Diplomatie

Bénin : l’ambassadeur de l’Union européenne est désormais persona non grata à Cotonou

Le président Patrice Talon et l'ambassadeur de l'UE au Bénin Oliver Nette, le 3 mai 2018.

Le président Patrice Talon et l'ambassadeur de l'UE au Bénin Oliver Nette, le 3 mai 2018. © Présidence de la République du Bénin

Cotonou a officiellement saisi Bruxelles, le 20 novembre, pour demander le départ d’Oliver Nette, le chef de la délégation de l’Union européenne au Bénin. Les autorités béninoises, qui accusent le diplomate « d’ingérence » dans la vie politique, lui ont donné jusqu’au 1er décembre pour plier bagage.

Un an et demi après avoir présenté ses lettres de créance, l’ambassadeur de l’Union européenne (UE) Olivier Nette est déclaré persona non grata à Cotonou. Le 20 novembre dernier, le ministère béninois des Affaires étrangères a officiellement demandé à Bruxelles de rappeler son ambassadeur en poste à Cotonou depuis mai 2018.

Ultimatum

À en croire plusieurs sources au sein de l’exécutif béninois, qui lui a donné jusqu’au 1er décembre pour quitter ses fonctions dans le pays, Olivier Nette aurait, « à plusieurs reprises et lors de diverses rencontres en présence d’officiels », écorné « la légitimité » de l’actuelle Assemblée nationale installée à la suite des législatives d’avril 2019, lors desquelles aucune liste de l’opposition n’avait pu présenter de candidats.

« Il a pris trop de libertés, et ne se cache plus pour émettre des jugements de valeur sur les institutions du pays », a commenté, sous couvert de l’anonymat, un cadre du ministère des Affaires étrangères.
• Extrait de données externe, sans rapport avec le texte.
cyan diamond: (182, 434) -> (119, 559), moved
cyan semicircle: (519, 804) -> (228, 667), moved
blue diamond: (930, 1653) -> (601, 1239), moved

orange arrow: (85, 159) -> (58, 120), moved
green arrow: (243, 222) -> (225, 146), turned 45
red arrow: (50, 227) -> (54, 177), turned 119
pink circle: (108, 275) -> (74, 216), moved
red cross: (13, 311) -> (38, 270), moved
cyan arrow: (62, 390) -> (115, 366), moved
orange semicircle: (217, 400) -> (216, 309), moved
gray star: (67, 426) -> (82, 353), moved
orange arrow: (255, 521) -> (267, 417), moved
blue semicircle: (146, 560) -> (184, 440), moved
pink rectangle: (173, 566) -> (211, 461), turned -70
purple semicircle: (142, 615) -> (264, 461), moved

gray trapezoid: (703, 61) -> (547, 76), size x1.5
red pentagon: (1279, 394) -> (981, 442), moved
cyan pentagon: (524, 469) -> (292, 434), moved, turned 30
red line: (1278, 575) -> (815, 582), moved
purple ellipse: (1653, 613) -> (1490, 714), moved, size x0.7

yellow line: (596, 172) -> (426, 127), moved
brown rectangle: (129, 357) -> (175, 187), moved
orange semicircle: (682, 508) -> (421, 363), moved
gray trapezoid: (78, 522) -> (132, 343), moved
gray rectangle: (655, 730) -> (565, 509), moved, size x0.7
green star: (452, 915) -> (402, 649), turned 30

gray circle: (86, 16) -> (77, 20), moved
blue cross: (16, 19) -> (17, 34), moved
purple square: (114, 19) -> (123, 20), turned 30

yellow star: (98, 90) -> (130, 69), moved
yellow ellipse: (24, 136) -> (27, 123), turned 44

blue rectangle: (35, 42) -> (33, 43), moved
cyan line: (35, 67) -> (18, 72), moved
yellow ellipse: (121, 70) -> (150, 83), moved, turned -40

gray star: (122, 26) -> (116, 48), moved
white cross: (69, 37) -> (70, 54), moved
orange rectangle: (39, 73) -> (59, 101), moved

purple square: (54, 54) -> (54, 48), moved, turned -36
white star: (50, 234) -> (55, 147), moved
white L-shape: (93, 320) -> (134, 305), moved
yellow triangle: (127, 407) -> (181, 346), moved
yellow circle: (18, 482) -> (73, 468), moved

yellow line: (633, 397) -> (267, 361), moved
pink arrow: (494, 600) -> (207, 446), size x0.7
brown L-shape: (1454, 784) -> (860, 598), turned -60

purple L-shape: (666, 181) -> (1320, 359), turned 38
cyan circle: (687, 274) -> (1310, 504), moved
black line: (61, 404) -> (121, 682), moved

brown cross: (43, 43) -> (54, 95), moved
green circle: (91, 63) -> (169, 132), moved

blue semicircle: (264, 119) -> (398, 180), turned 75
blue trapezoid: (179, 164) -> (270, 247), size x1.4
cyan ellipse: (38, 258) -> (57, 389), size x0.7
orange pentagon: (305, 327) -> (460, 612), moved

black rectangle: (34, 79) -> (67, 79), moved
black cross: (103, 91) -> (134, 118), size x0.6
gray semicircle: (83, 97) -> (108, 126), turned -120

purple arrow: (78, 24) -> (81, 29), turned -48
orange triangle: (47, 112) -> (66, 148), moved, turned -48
Une source de Jeune Afrique à la présidence assure que le diplomate aurait « critiqué, à mots à peine voilés, l’état de la liberté de la presse » au Bénin, et qu’il aurait en outre récemment « formulé des critiques envers la personne du chef de l’État et sa gouvernance du pays ». Pour l’exécutif, qui l’accuse « d’ingérence », sa récente rencontre avec des membres de l’opposition a été le goutte-d’eau qui a fait déborder le vase.

En fin de journée, mercredi, le porte-parole du gouvernement s’est montré encore plus direct pour expliquer cette décision de Cotonou. « La conduite de l’ambassadeur, chef de file de l’UE depuis la présentation de ses lettres de créance, n’a pas été exempte de reproches », a martelé Alain Orounla à l’issue du Conseil des ministres, affirmant qu’Oliver Nette « se laisse aller même à des activités que nous pouvons considérer comme subversives pour notre pays ».

Un ambassadeur trop « politique » ?

Dès le début de sa mission au Bénin, les relations ont été compliquées avec les autorités béninoises. L’ambassadeur avait dû attendre six mois avant de pouvoir officiellement présenter ses lettres de créance. Argument avancé : l’indisponibilité de la salle où devait avoir lieu l’événement.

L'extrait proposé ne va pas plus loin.